2¢ - Black
Printing Method: ROTARY PRESS (see below)
Subject: Warren G. Harding
Number recorded: 45
Scott #: 613
Issued: September 12, 1923
$15,000 - $30,000
No postmark with gum (MH)
No recorded examples
Full perfect gum, no postmark
no trace of stamp hinge mark (MNH)
No recorded examples
The source photograph of Warren G. Harding, used in the vignette
President Warren Harding died in office after a short illness. He is generally considered as one of the worst US Presidents. In normal circumstances, his death would not be commemorated on a stamp, indeed not so soon after his demise. After all, the last such mourning stamp was the 1866 Lincoln 15¢ issued some years after his death. The Lincoln mourning stamp was also printed in black. But Mr. New, the Postmaster General at the time, was a friend of the late Warren Harding, and he wanted a mourning stamp for him.
#613 was created when a sheet of the rotary press stamps was fed through the flat plate (Gauge 11) perforator
The portrait used was Harding's favorite, taken just before his death. The stamp proved to be very popular. So much so that the print run was doubled and the time on sale extended. Still, the Bureau could not keep up with demand. The flat plate presses worked to the max, and shortages occurred. So for the first time, a commemorative stamp was printed in both flat plate and rotary press as the latter was employed to assist in production.

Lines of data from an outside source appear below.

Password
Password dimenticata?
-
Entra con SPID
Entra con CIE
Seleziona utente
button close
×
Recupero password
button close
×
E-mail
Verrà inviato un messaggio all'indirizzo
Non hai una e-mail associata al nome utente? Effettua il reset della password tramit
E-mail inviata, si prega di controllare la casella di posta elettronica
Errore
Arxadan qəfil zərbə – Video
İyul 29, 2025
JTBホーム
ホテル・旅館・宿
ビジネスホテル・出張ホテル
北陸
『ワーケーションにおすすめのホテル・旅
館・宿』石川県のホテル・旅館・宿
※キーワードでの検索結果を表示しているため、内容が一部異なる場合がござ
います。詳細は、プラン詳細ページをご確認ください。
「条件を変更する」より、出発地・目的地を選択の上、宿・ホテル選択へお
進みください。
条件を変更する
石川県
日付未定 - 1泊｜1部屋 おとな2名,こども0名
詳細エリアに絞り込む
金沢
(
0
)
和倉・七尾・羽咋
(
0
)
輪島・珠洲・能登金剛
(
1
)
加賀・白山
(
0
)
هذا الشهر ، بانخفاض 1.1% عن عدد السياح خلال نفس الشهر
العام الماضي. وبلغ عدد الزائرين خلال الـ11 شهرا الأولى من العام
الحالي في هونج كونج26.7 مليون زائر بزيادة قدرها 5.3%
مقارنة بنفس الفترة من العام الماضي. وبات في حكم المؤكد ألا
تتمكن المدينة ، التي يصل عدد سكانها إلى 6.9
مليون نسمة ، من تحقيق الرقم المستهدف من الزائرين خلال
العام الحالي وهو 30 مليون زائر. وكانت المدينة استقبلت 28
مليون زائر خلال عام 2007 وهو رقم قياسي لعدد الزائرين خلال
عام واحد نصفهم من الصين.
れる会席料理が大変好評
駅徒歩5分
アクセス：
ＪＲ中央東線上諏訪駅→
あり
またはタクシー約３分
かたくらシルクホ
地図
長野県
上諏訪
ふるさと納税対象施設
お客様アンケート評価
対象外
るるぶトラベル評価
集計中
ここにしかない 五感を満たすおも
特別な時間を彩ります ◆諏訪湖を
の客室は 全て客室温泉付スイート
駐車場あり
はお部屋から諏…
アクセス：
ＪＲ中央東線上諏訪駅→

An imperforate stamp was also sold. The reason was not for postage; it was for folks who wanted to display sheets of 100 stamps in a frame to celebrate Harding.
A die proof of Warren Harding
As the curved plates of the Rotary press made the stamps slightly larger it is relatively easy to discern which stamp is flat plate and which is a rotary press stamp. First select any perf Washington Franklin stamp or the first issue Washington Franklin 1 cent or 2 cent. These are the stamps with the numbers one and two spelt out, instead of numbers being displayed. I chose the latter alternative as shown in the first image above.

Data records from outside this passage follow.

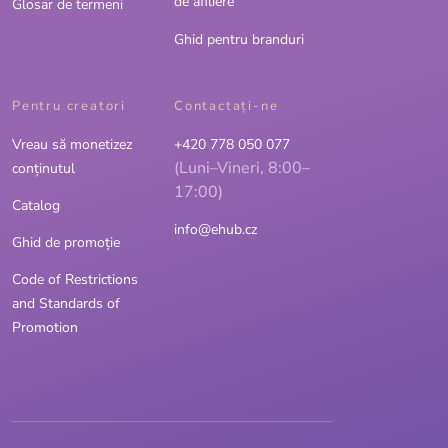
de afiliere
Glosar de termeni
Ghid pentru branduri
Pentru creatori
Contactaţi-ne
Vreau să monetizez
+420 778 050 077
(Luni–Vineri, 8:00–
conținutul
17:00)
Catalog
info@ehub.cz
Ghid de promoție
Code of Restrictions
and Standards of
Promotion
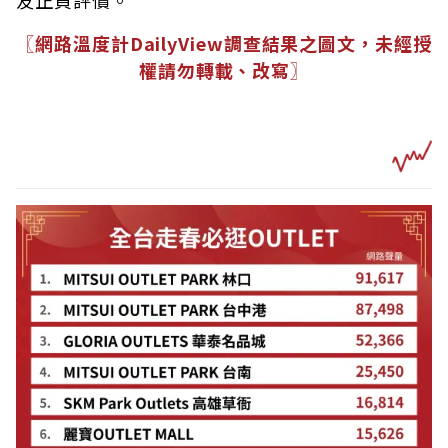
友正負評價。
〖網路溫度計DailyView調查結果之圖文，未經授
權請勿轉載、改寫〗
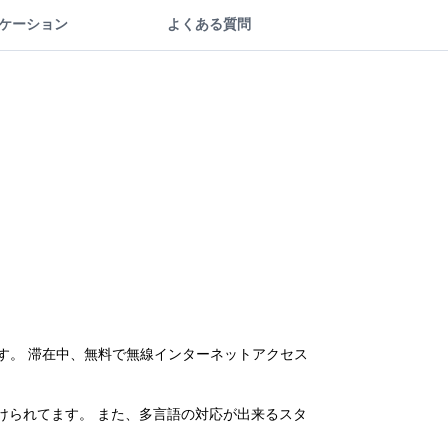
ケーション
よくある質問
な立地です。 滞在中、無料で無線インターネットアクセス
けられてます。 また、多言語の対応が出来るスタ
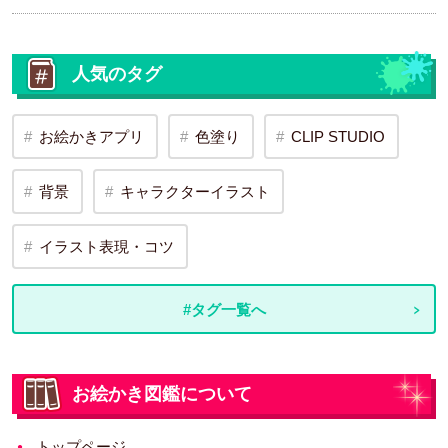
人気のタグ
お絵かきアプリ
色塗り
CLIP STUDIO
背景
キャラクターイラスト
イラスト表現・コツ
#タグ一覧へ
お絵かき図鑑について
トップページ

Then cut out squares at each corner. As shown in the second image above. Placing the stamp you wish to test under your cut out stamp you can see if the frame lines match. If, as in the last image shown above the frame lines are outside the top stamp in either the top, bottom or sides then you have a rotary stamp. If the lines are in the same place, as shown in the third image, you have a flat plate stamp.
This test works with any value stamp.
The image above left is a perfect example of the reverse of a flat plate stamp. The flecks of ink on the reverse can be found on flat plate stamps and are rare on rotary press stamps. The cause of the flecks of ink is that during the flat plate process the sheets were placed on top of each other before the ink had a chance to dry properly.